Mr Nico Torchetti, SGX senior-vice-president and head of market services, told a briefing yesterday: "The overall changes in our framework are basically related to our post-trade modernisation project.We have done the first phase. This is part of the second phase."
The SGX also suggests carrying out Singapore-dollar CDP cash transactions through the MAS electronic inter-bank payment and fund transfer system, rather than through commercial banks.
This would let the bourse operator axe the securities overdraft that it now creates in the rare event of a failed securities delivery.
The SGX also wants to scrap the delay between securities and money changing hands, and instead make the settlement process simultaneous for both.
Chief executive Loh Boon Chye said in a statement: "The changes proposed are aimed at reducing systemic risks and aligning the clearing and settlement processes of the Singapore market with global practices.
"They will also strengthen Singapore's position as an international financial centre."

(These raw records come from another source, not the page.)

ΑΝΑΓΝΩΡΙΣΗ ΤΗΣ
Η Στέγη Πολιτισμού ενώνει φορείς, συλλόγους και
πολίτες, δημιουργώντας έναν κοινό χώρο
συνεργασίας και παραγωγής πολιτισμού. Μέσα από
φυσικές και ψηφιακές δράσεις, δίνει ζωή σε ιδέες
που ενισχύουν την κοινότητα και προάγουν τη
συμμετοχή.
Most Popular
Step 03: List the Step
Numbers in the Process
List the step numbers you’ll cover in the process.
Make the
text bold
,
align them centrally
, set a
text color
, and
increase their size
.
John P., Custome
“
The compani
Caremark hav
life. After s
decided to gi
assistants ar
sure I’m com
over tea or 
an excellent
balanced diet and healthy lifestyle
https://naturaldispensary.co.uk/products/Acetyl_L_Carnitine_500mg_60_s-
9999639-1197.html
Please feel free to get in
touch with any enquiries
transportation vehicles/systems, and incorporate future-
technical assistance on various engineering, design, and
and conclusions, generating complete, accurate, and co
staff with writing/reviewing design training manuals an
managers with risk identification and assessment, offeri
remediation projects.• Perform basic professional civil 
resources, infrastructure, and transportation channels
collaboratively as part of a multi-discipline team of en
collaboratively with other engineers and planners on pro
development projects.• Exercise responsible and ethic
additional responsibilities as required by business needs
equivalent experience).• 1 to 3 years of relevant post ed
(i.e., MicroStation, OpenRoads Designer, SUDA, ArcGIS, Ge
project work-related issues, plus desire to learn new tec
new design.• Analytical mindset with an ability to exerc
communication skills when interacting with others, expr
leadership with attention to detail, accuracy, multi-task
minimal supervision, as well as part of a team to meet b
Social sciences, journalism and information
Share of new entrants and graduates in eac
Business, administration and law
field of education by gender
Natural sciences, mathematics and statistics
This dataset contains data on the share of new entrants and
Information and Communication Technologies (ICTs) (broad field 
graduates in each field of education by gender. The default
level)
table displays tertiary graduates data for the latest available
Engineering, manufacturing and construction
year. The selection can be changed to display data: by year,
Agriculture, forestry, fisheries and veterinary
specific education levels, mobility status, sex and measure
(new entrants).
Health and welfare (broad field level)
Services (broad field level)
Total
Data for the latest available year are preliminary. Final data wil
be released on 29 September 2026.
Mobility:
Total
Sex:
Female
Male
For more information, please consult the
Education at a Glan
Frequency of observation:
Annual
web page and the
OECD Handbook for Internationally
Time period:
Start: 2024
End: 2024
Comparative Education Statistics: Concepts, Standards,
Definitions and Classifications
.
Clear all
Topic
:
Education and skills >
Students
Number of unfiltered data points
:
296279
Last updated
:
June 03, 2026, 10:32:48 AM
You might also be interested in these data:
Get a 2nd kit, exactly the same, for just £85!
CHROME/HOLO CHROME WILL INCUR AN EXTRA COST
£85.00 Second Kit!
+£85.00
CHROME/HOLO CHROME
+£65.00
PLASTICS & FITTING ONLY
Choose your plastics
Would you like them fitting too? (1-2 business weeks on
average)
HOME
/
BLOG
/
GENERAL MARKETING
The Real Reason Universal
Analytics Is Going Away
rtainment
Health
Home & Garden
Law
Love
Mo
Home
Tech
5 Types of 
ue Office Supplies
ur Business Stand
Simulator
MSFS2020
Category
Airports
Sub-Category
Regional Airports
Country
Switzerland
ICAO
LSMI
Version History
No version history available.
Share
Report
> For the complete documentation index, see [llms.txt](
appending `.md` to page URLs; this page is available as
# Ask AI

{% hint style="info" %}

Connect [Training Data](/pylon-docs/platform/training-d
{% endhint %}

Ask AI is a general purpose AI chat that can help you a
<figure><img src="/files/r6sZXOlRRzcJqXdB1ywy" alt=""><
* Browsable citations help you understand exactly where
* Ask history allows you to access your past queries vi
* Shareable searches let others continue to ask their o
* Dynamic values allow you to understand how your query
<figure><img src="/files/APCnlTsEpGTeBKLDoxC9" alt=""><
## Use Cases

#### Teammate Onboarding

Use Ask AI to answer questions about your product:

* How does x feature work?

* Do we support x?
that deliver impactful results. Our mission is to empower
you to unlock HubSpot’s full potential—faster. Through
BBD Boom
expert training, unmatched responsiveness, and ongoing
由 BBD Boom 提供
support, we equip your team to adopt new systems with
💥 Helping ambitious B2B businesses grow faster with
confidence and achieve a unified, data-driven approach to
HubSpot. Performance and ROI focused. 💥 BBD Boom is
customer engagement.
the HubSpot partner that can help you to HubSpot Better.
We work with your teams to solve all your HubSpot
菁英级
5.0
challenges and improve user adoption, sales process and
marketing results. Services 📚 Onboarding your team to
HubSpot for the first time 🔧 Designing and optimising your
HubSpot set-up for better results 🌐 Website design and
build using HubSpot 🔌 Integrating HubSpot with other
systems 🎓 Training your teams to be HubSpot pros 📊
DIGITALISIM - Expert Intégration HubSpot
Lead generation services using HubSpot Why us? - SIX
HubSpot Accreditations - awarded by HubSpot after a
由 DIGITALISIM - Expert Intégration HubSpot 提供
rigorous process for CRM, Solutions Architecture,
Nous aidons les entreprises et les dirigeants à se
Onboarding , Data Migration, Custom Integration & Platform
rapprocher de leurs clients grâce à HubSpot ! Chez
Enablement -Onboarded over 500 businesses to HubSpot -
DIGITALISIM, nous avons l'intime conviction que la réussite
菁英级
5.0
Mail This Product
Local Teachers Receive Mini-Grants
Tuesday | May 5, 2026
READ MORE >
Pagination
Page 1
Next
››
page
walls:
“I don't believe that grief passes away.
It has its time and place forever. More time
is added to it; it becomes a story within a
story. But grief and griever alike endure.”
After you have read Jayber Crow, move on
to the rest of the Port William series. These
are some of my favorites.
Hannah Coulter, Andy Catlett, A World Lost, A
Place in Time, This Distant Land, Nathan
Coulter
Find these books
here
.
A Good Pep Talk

UOB Kay Hian remisier Jimmy Ho, who is also president of the Society of Remisiers (Singapore), said the suggested broker-linked balance system "is an improvement in itself".
He said: "Previously, we couldn't see the balances, and when clients called - especially the older folks - they weren't always sure of how much they had."
But Mr Ho was less of a fan of shorter settlement cycles for securities transactions, saying that "it will further dampen liquidity in the market". He added: "If it's reduced by one day, it will affect people's interest in the market, because many already feel that three days is not long enough to have any contra play. So, the speculative aspect will be missing, or less interesting."
Securities Investors Association (Singapore) president David Gerald noted: "The investors can have the shares credited to their account faster, thereby reducing risk, allowing investors to react in time to any market changes...
"These initiatives by SGX can result in better liquidity if the brokers are able to help investors to better monitor their investments and provide necessary advice."